The third approach uses the same mRNA technology that was used to create a portion of the covid vaccine. Genetic information for noroviral proteins is injected into vaccine recipients to trigger an immune response. This method is easier to implement and can be updated more easily as different strains of norovirus become dominant, says Fink. His team at Moderna has designed an mRNA norovirus vaccine, and the company is currently recruiting people to test how well it is. This allows scientists to compare MRNA technology that has disappointed researchers to date with virus-like particle and adenovirus approaches. “We still need to wait whether it has better effectiveness or not. [and see]Tan, who is not involved with any of these candidates, says.
Whichever vaccine does it through trials, you may not be able to gain annual ritual status for shots of flu first.

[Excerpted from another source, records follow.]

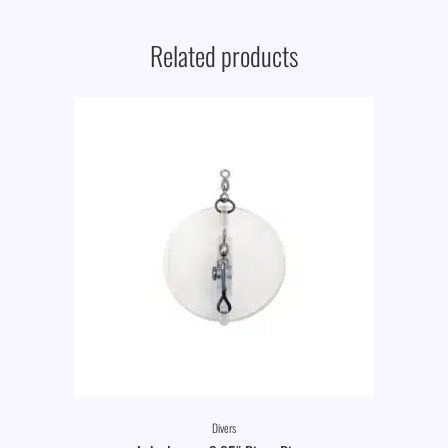
Related products
Divers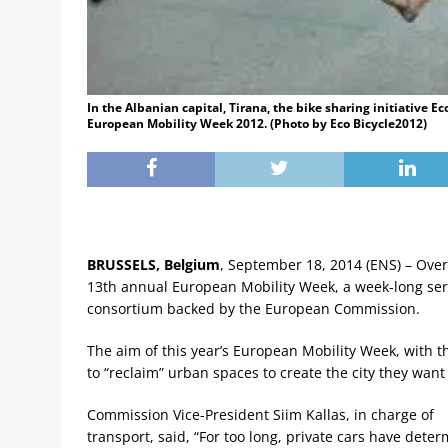
In the Albanian capital, Tirana, the bike sharing initiative E
European Mobility Week 2012. (Photo by Eco Bicycle2012)
BRUSSELS, Belgium
, September 18, 2014 (ENS) – Over
13th annual European Mobility Week, a week-long ser
consortium backed by the European Commission.
The aim of this year’s European Mobility Week, with th
to “reclaim” urban spaces to create the city they want t
Commission Vice-President Siim Kallas, in charge of
transport, said, “For too long, private cars have dete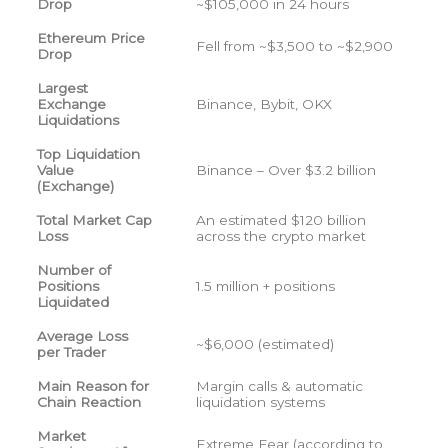
Drop
~$105,000 in 24 hours
Ethereum Price
Fell from ~$3,500 to ~$2,900
Drop
Largest
Exchange
Binance, Bybit, OKX
Liquidations
Top Liquidation
Value
Binance – Over $3.2 billion
(Exchange)
Total Market Cap
An estimated $120 billion
Loss
across the crypto market
Number of
Positions
1.5 million + positions
Liquidated
Average Loss
~$6,000 (estimated)
per Trader
Main Reason for
Margin calls & automatic
Chain Reaction
liquidation systems
Market
Extreme Fear (according to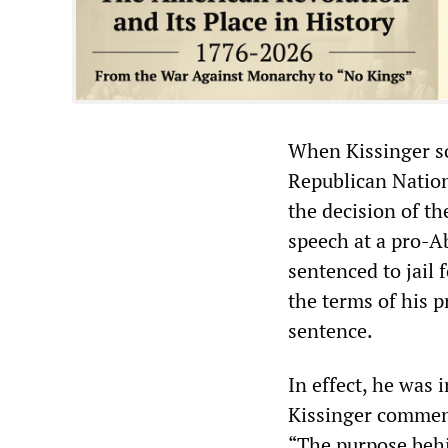
When Kissinger so
Republican Nation
the decision of th
speech at a pro-A
sentenced to jail 
the terms of his p
sentence.
In effect, he was 
Kissinger comment
“The purpose behi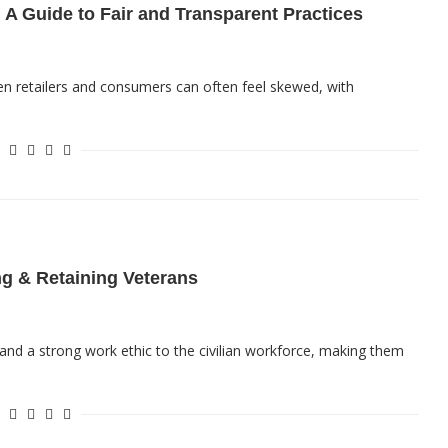
 A Guide to Fair and Transparent Practices
en retailers and consumers can often feel skewed, with
ng & Retaining Veterans
, and a strong work ethic to the civilian workforce, making them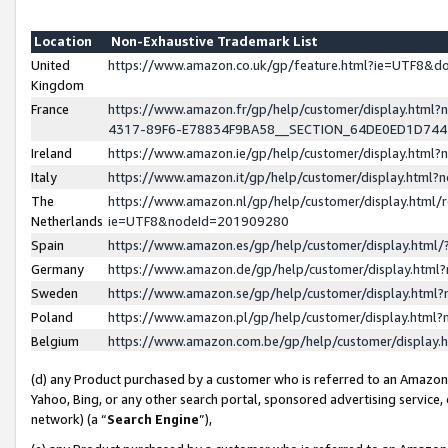
Location
Non-Exhaustive Trademark List
United
https://www.amazon.co.uk/gp/feature.html?ie=UTF8&
Kingdom
France
https://www.amazon.fr/gp/help/customer/display.ht
4317-89F6-E78834F9BA58__SECTION_64DE0ED1D74
Ireland
https://www.amazon.ie/gp/help/customer/display.ht
Italy
https://www.amazon.it/gp/help/customer/display.html
The
https://www.amazon.nl/gp/help/customer/display.html/
Netherlands
ie=UTF8&nodeId=201909280
Spain
https://www.amazon.es/gp/help/customer/display.htm
Germany
https://www.amazon.de/gp/help/customer/display.htm
Sweden
https://www.amazon.se/gp/help/customer/display.htm
Poland
https://www.amazon.pl/gp/help/customer/display.htm
Belgium
https://www.amazon.com.be/gp/help/customer/displa
(d) any Product purchased by a customer who is referred to an Amazon S
Yahoo, Bing, or any other search portal, sponsored advertising service, o
network) (a “
Search Engine
”),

Given that norovirus infections tend to get much worse for these groups, Fink says it is likely that they will be first offered to people over the age of 65 and immunocompromised. It will most likely be provided as an annual dose during the peak period of norovirus between November and April in the Northern Hemisphere. He points out that perhaps people planning on embarking on a cruise, or those who are hoping to be exposed to the virus otherwise could choose their dose as well. However, Tan is not convinced that healthy adults are very interested in the norovirus vaccine.
Fink says it’s still worth having a vaccine as a preventive option, even if it doesn’t fully protect it. “Even if you take norovirus, if you can change the burden of the disease so that it’s very mild, I think it’s a great success,” he says.